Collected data
○ ○ ○ ○ ○ ○ ○

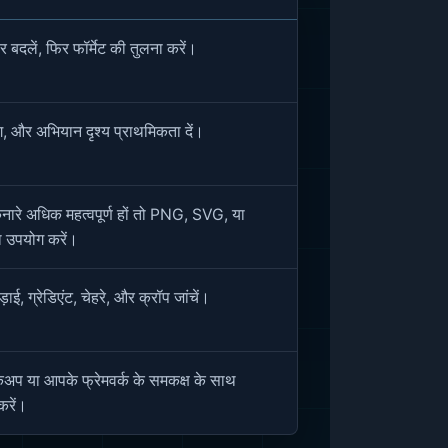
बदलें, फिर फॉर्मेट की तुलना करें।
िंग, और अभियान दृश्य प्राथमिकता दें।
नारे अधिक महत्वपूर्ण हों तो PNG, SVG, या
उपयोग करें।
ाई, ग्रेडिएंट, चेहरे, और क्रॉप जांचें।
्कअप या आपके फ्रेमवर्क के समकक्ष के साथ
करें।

○ ○ ○ ○ ○ ○ ○

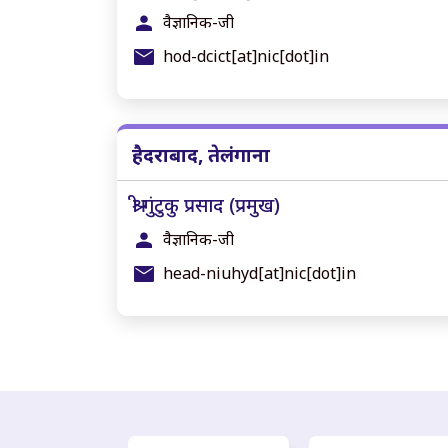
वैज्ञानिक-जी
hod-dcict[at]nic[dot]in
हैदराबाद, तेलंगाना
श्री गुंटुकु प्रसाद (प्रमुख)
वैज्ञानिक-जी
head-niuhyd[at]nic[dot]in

○ ○ ○ ○ ○ ○ ○

**Work required**:
Return, with no change at all, every line in the entries above from the line containing "हैदराबाद, तेलंगाना" through the line containing "head-niuhyd[at]nic[dot]in".

**Answer section**:
हैदराबाद, तेलंगाना
श्री गुंटुकु प्रसाद (प्रमुख)
वैज्ञानिक-जी
head-niuhyd[at]nic[dot]in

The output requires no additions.